(Problem to work on): Would you copy the records exactly, leaving the pictures out?

[Records contained in a dataset]
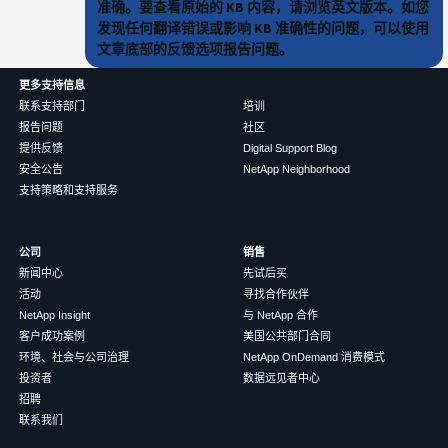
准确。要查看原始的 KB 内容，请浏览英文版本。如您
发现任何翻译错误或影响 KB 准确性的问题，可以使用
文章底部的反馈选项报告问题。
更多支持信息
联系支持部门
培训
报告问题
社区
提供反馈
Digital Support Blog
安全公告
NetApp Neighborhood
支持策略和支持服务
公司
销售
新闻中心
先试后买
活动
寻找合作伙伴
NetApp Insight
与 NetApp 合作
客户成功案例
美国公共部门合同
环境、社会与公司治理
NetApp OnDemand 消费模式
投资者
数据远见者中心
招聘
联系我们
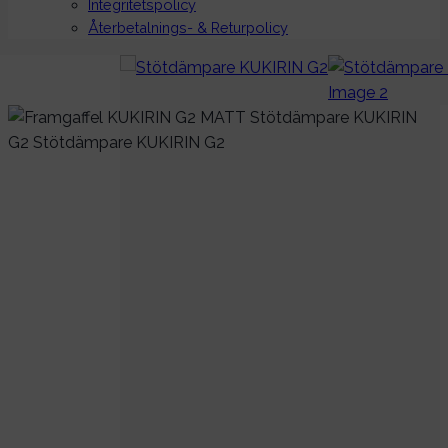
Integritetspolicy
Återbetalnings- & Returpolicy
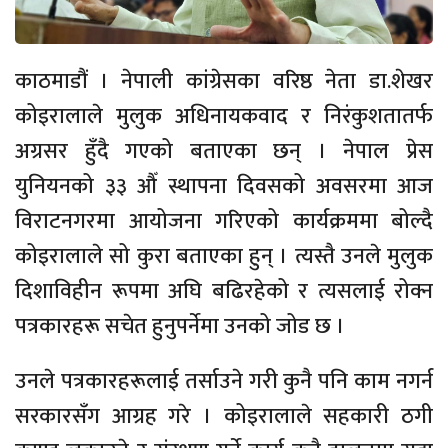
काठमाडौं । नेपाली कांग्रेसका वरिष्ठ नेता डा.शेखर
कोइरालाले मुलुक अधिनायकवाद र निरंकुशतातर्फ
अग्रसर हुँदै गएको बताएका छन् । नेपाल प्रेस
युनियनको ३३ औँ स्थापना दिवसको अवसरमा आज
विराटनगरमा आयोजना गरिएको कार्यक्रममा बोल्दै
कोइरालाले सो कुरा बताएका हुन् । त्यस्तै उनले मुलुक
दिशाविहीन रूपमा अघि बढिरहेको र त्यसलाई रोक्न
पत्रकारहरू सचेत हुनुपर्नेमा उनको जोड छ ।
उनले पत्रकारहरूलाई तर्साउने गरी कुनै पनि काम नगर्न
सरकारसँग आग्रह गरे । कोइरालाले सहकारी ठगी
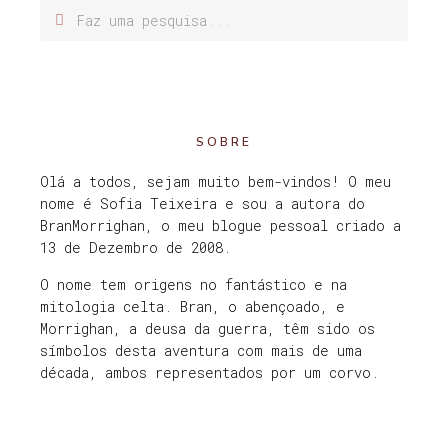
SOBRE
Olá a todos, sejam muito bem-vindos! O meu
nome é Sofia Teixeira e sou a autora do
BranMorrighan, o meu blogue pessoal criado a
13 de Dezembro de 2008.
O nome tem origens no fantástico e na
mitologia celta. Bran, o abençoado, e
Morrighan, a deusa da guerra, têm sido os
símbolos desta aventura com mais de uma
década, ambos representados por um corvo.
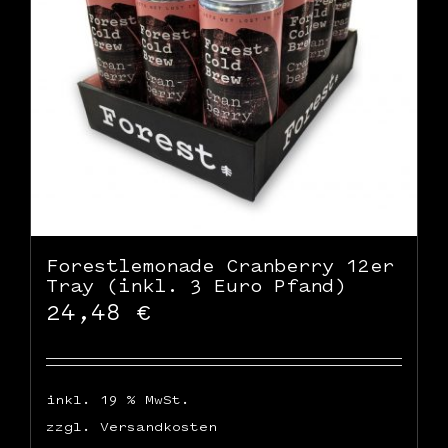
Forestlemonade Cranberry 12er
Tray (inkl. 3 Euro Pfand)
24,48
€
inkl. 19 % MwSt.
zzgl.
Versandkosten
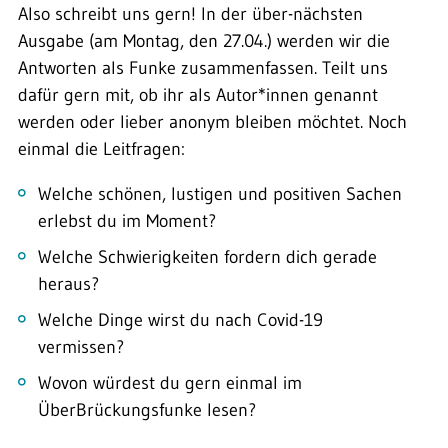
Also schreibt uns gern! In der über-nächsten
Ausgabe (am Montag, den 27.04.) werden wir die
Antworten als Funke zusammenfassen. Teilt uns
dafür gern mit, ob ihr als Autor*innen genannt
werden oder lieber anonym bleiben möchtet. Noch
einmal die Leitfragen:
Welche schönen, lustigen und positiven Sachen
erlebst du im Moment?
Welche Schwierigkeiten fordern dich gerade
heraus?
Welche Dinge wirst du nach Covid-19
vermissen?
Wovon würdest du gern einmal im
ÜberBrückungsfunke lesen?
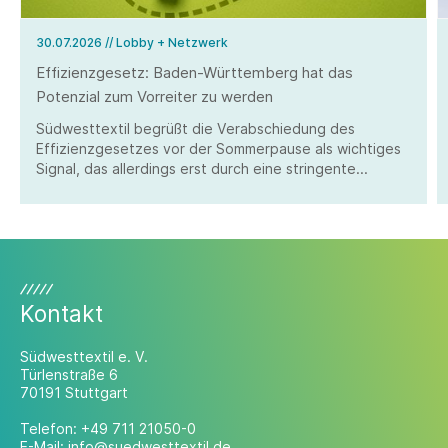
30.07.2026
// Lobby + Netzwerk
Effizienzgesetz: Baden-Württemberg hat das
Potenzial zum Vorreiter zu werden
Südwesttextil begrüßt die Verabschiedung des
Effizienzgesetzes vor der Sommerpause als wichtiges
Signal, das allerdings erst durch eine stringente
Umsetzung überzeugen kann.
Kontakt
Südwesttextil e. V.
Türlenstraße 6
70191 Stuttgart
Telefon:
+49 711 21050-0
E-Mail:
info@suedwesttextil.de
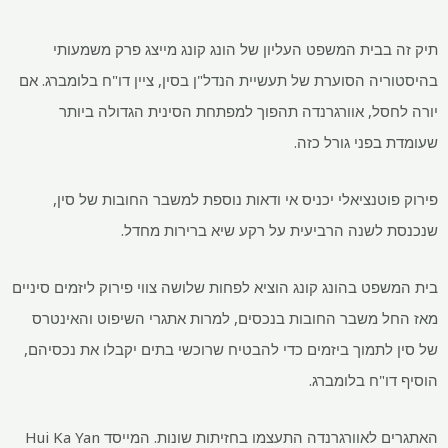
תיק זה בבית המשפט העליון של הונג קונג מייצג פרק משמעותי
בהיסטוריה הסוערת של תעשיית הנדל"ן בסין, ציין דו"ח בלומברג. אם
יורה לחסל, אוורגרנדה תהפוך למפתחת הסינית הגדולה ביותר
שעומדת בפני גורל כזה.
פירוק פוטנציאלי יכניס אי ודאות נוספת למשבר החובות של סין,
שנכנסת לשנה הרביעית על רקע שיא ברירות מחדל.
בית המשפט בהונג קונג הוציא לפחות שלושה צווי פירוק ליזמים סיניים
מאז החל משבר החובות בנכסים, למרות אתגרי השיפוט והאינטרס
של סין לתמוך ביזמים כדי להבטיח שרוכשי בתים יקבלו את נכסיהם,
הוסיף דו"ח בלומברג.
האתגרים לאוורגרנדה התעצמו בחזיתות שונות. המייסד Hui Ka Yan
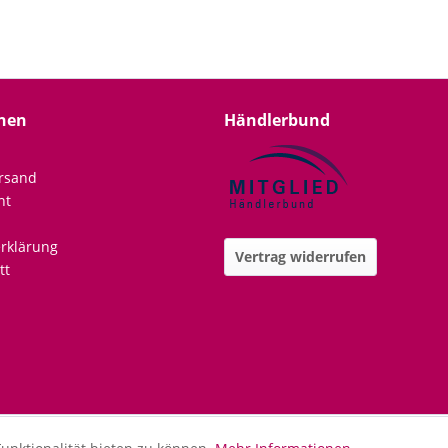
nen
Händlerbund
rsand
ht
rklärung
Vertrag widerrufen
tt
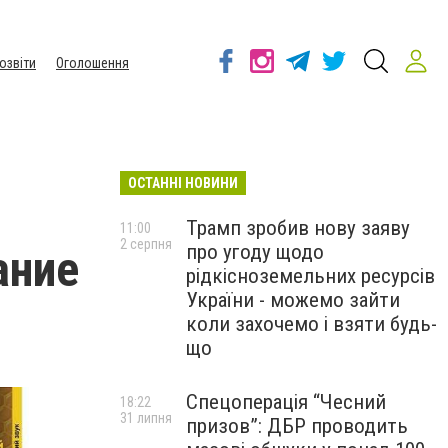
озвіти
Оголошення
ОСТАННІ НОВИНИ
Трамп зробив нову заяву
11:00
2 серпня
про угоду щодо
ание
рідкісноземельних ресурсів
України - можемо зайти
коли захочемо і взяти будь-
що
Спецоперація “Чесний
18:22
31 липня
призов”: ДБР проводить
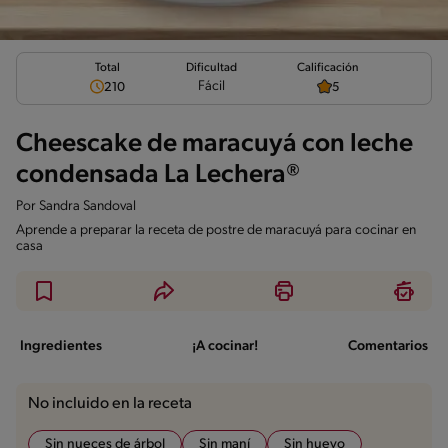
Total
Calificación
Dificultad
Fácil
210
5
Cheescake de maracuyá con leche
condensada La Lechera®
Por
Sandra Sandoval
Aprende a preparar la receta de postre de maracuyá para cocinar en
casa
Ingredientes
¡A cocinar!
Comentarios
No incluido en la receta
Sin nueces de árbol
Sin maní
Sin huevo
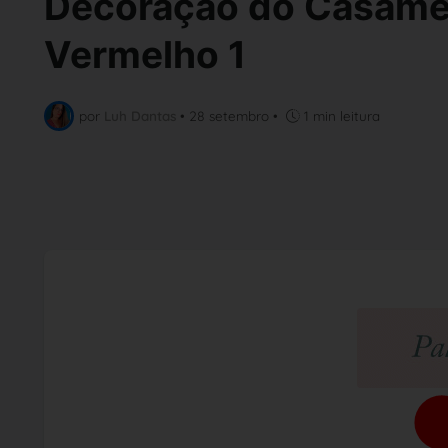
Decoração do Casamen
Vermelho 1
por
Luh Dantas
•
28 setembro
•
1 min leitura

(Reply):
准确。要查看原始的 KB 内容，请浏览英文版本。如您
发现任何翻译错误或影响 KB 准确性的问题，可以使用
文章底部的反馈选项报告问题。
更多支持信息
联系支持部门
培训
报告问题
社区
提供反馈
Digital Support Blog
安全公告
NetApp Neighborhood
支持策略和支持服务
公司
销售
新闻中心
先试后买
活动
寻找合作伙伴
NetApp Insight
与 NetApp 合作
客户成功案例
美国公共部门合同
环境、社会与公司治理
NetApp OnDemand 消费模式
投资者
数据远见者中心
招聘
联系我们
Integritetspolicy
Återbetalnings- & Returpolicy
काठमाडौं । नेपाली कांग्रेसका वरिष्ठ नेता डा.शेखर
कोइरालाले मुलुक अधिनायकवाद र निरंकुशतातर्फ
अग्रसर हुँदै गएको बताएका छन् । नेपाल प्रेस
युनियनको ३३ औँ स्थापना दिवसको अवसरमा आज
विराटनगरमा आयोजना गरिएको कार्यक्रममा बोल्दै
कोइरालाले सो कुरा बताएका हुन् । त्यस्तै उनले मुलुक
दिशाविहीन रूपमा अघि बढिरहेको र त्यसलाई रोक्न
पत्रकारहरू सचेत हुनुपर्नेमा उनको जोड छ ।
उनले पत्रकारहरूलाई तर्साउने गरी कुनै पनि काम नगर्न
सरकारसँग आग्रह गरे । कोइरालाले सहकारी ठगी
SOBRE
Olá a todos, sejam muito bem-vindos! O meu
nome é Sofia Teixeira e sou a autora do
BranMorrighan, o meu blogue pessoal criado a
13 de Dezembro de 2008.
O nome tem origens no fantástico e na
mitologia celta. Bran, o abençoado, e
Morrighan, a deusa da guerra, têm sido os
símbolos desta aventura com mais de uma
década, ambos representados por um corvo.
Forestlemonade Cranberry 12er
Tray (inkl. 3 Euro Pfand)
24,48
€
inkl. 19 % MwSt.
zzgl.
Versandkosten
Also schreibt uns gern! In der über-nächsten
Ausgabe (am Montag, den 27.04.) werden wir die
Antworten als Funke zusammenfassen. Teilt uns
dafür gern mit, ob ihr als Autor*innen genannt
werden oder lieber anonym bleiben möchtet. Noch
einmal die Leitfragen:
Welche schönen, lustigen und positiven Sachen
erlebst du im Moment?
Welche Schwierigkeiten fordern dich gerade
heraus?
Welche Dinge wirst du nach Covid-19
vermissen?
Wovon würdest du gern einmal im
ÜberBrückungsfunke lesen?
30.07.2026
// Lobby + Netzwerk
Effizienzgesetz: Baden-Württemberg hat das
Potenzial zum Vorreiter zu werden
Südwesttextil begrüßt die Verabschiedung des
Effizienzgesetzes vor der Sommerpause als wichtiges
Signal, das allerdings erst durch eine stringente
Umsetzung überzeugen kann.
Kontakt
Südwesttextil e. V.
Türlenstraße 6
70191 Stuttgart
Telefon:
+49 711 21050-0
E-Mail:
info@suedwesttextil.de
תיק זה בבית המשפט העליון של הונג קונג מייצג פרק משמעותי
בהיסטוריה הסוערת של תעשיית הנדל"ן בסין, ציין דו"ח בלומברג. אם
יורה לחסל, אוורגרנדה תהפוך למפתחת הסינית הגדולה ביותר
שעומדת בפני גורל כזה.
פירוק פוטנציאלי יכניס אי ודאות נוספת למשבר החובות של סין,
שנכנסת לשנה הרביעית על רקע שיא ברירות מחדל.
בית המשפט בהונג קונג הוציא לפחות שלושה צווי פירוק ליזמים סיניים
מאז החל משבר החובות בנכסים, למרות אתגרי השיפוט והאינטרס
של סין לתמוך ביזמים כדי להבטיח שרוכשי בתים יקבלו את נכסיהם,
הוסיף דו"ח בלומברג.
האתגרים לאוורגרנדה התעצמו בחזיתות שונות. המייסד Hui Ka Yan
nen
Händlerbund
rsand
ht
rklärung
Vertrag widerrufen
tt
озвіти
Оголошення
ОСТАННІ НОВИНИ
Трамп зробив нову заяву
11:00
2 серпня
про угоду щодо
ание
рідкісноземельних ресурсів
України - можемо зайти
коли захочемо і взяти будь-
що
Спецоперація “Чесний
18:22
31 липня
призов”: ДБР проводить
Total
Calificación
Dificultad
Fácil
210
5
Cheescake de maracuyá con leche
condensada La Lechera®
Por
Sandra Sandoval
Aprende a preparar la receta de postre de maracuyá para cocinar en
casa
Ingredientes
¡A cocinar!
Comentarios
No incluido en la receta
Sin nueces de árbol
Sin maní
Sin huevo
Decoração do Casamen
Vermelho 1
por
Luh Dantas
•
28 setembro
•
1 min leitura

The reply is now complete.